WHAT THIS TASK INVOLVES
Your task is to repeat, word for word, the line containing "家事をするお母さんの後をひたすら追いかける子猫" and all lines that follow it to the end of the material, and no other lines.

RECORDS SHOWN

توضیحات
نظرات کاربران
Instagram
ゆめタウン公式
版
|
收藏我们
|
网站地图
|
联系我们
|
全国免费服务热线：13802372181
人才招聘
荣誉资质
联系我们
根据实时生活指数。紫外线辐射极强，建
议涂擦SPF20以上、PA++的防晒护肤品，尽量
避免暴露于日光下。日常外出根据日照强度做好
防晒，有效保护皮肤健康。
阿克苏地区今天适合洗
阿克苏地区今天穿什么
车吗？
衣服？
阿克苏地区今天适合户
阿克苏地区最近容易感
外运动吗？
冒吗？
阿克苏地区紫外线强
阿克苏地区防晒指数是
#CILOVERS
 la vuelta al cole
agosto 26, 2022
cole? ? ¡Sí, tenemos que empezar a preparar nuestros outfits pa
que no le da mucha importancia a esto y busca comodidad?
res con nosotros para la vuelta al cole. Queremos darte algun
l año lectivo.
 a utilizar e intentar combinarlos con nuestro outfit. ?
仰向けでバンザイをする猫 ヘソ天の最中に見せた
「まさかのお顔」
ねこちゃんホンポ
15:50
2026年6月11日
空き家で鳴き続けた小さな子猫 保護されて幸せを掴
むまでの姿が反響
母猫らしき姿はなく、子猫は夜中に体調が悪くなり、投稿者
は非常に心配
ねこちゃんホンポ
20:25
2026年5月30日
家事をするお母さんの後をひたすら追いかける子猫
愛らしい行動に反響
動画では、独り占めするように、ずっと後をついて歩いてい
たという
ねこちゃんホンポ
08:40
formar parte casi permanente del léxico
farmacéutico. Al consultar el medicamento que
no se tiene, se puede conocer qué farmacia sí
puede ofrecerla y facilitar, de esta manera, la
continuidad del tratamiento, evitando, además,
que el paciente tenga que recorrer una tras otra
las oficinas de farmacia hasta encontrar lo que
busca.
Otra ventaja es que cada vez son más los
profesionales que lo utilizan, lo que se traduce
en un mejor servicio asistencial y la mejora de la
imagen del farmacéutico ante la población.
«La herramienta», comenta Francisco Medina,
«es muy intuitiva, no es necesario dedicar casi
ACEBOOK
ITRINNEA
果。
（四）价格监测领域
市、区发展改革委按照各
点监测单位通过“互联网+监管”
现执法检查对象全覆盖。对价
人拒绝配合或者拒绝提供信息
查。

EXERCISE RESPONSE
家事をするお母さんの後をひたすら追いかける子猫
愛らしい行動に反響
動画では、独り占めするように、ずっと後をついて歩いてい
たという
ねこちゃんホンポ
08:40
formar parte casi permanente del léxico
farmacéutico. Al consultar el medicamento que
no se tiene, se puede conocer qué farmacia sí
puede ofrecerla y facilitar, de esta manera, la
continuidad del tratamiento, evitando, además,
que el paciente tenga que recorrer una tras otra
las oficinas de farmacia hasta encontrar lo que
busca.
Otra ventaja es que cada vez son más los
profesionales que lo utilizan, lo que se traduce
en un mejor servicio asistencial y la mejora de la
imagen del farmacéutico ante la población.
«La herramienta», comenta Francisco Medina,
«es muy intuitiva, no es necesario dedicar casi
ACEBOOK
ITRINNEA
果。
（四）价格监测领域
市、区发展改革委按照各
点监测单位通过“互联网+监管”
现执法检查对象全覆盖。对价
人拒绝配合或者拒绝提供信息
查。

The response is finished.